Stellen Sie sich einmal vor: Sie sind in Italien mit Ihrem Auto in einen der langen Autobahn-Tunnel eingefahren. Die Ausfahrt ist noch nicht sichtbar, und plötzlich werden die Rücklichter des Autos vor Ihnen rot. Ein Stau mitten im Tunnel? Ein Albtraum, weil ich nicht weiß, was da vorne los ist. Schließlich schalten wir alle den Motor ab. Wir stehen fast im Dunklen. Aber doch nicht ganz: Ich sehe einen schwach beleuchteten Notausgang. Wenigstens das. Aber die Angst kriecht trotzdem in mir hoch. Mein Kopfkarussell malt grässliche Bilder von Unfällen im Tunnel. Ich schaue auf den Gegenverkehr, der langsam an mir vorbeirollt. Ein Mann winkt mir zu und zieht eine Grimasse. Irgendwie tröstet mich das. Und nach einer Zeit, die mir wie eine Ewigkeit vorkommt, geht es weiter. Noch nie habe ich das Licht am Ende des Tunnels so begrüßt wie damals. Noch nie war ich so dankbar für die Helligkeit des Tages und die Weite des Ausblicks.
Eines ist sicher: Ein Tunnel ist gedacht zum Durchfahren und nicht zum Bleiben. Eine Dunkelheit ohne die Aussicht auf Licht ist qualvoll. Dasselbe gilt auch im übertragenen Sinn.
Eine dunkle, sehr fordernde Strecke in unserem Leben kann uns vergessen lassen, dass es die Sonne gibt. Eine große Sorge. eine schlechte Nachricht, ein schockierendes Ereignis können unseren Weitblick zum „Tunnelblick“ verkommen lassen. Unser Leben wird plötzlich oder langsam immer beengter und hoffnungsloser. Und wir selber werden vielleicht „komisch“ für die Anderen, die uns nicht mehr verstehen. Wir sind einsam und allein.
Schlimmer wird es, wenn wir uns an das Negative gewöhnen und es für eine normale Wahrnehmung halten. Wir warten gar nicht mehr auf das Ende des Tunnels. Wir haben resigniert. Oder wie jemand die Gedanken des Jona im Walfisch formuliert: „Man kann sich einrichten im Wal …“
Und wo ist der Gott, der von sich sagt, dass er immer da ist?

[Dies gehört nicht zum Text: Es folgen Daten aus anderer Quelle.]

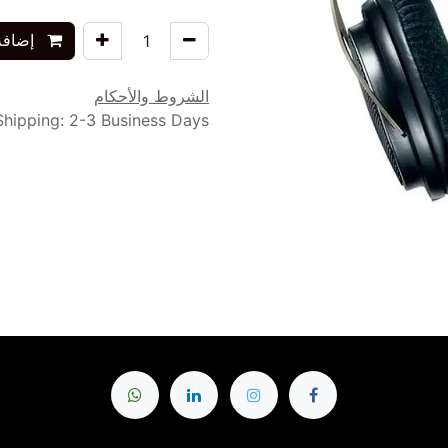
إضافة 
الشروط والأحكام
Shipping: 2-3 Business Days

Mit Jona ist Gott noch lange nicht fertig: Der Fisch spuckt ihn aus. Es ist ein trotziger Jona, der da herauskatapultiert wird, und er hat noch oder wieder viel Energie, um mit Gott weiter zu streiten. Gott will einen barmherzigen Jona, der einem heidnischen Volk einen gnädigen Gott gönnt. Jona will vor allem eines: Recht haben. Die Geschichte hat einen offenen Schluss – Zeit also, um sich zu sortieren.
Mit Gott zu streiten kann ein Weg sein heraus aus einer depressiven Stimmung. Dabei ist es aber gut zu wissen, dass ich mit einem Gott streite, wie ich ihn mir vorstelle. Sobald ich bereit bin, den Platz für dieses Bild leer sein zu lassen, kann der lebendige Gott hereinstrahlen in meine Dunkelheit und mir eine kleine Ahnung davon schenken, wer er wirklich ist. Vor allem werde ich allmählich wissen, wer er für mich ist. Ich werde Nahrung finden in seinem Wort, und mein Blick wird wieder ungetrübter für seine Wirklichkeit, für seine Wirklichkeit auch mitten in Leid und Bangen.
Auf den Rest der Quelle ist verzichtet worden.